━━━━━ Exercise input

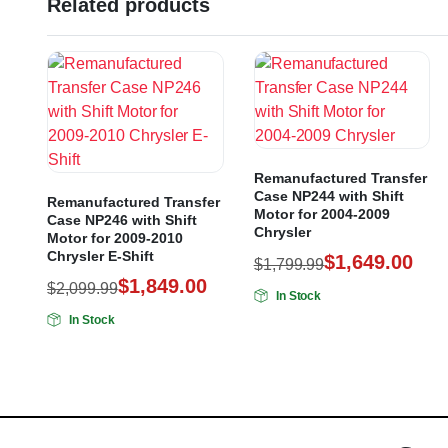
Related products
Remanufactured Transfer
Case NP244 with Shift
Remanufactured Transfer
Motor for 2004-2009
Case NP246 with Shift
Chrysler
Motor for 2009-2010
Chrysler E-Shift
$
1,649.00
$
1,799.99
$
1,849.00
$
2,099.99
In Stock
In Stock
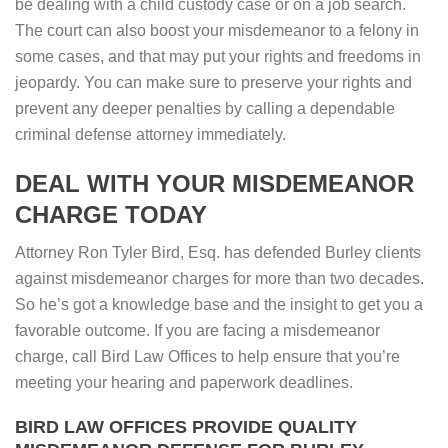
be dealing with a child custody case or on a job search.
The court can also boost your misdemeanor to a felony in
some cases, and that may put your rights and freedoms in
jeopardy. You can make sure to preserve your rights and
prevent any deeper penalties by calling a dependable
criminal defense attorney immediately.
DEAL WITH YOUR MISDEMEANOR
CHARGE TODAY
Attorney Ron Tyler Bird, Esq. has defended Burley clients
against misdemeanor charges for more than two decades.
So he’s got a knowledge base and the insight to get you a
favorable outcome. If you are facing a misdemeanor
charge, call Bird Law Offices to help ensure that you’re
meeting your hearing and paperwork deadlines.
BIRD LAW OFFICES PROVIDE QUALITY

━━━━━━━━━━
━━━━━ Exercise input

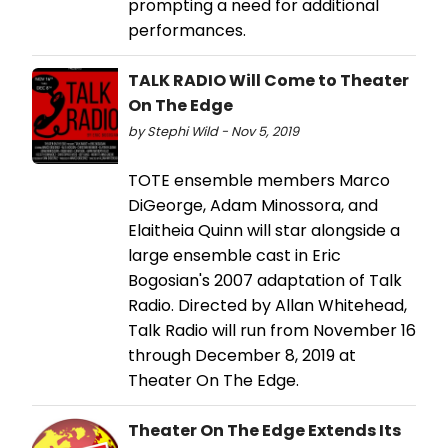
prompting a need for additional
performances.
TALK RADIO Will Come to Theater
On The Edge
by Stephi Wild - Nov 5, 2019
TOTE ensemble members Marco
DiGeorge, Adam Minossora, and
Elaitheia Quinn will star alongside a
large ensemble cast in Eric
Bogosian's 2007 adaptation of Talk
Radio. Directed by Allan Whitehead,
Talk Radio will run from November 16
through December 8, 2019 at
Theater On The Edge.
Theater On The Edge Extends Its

━━━━━━━━━━

Task to carry out » Read the listing. Report every line that includes the word "ensemble".

Response to the exercise »
TOTE ensemble members Marco
large ensemble cast in Eric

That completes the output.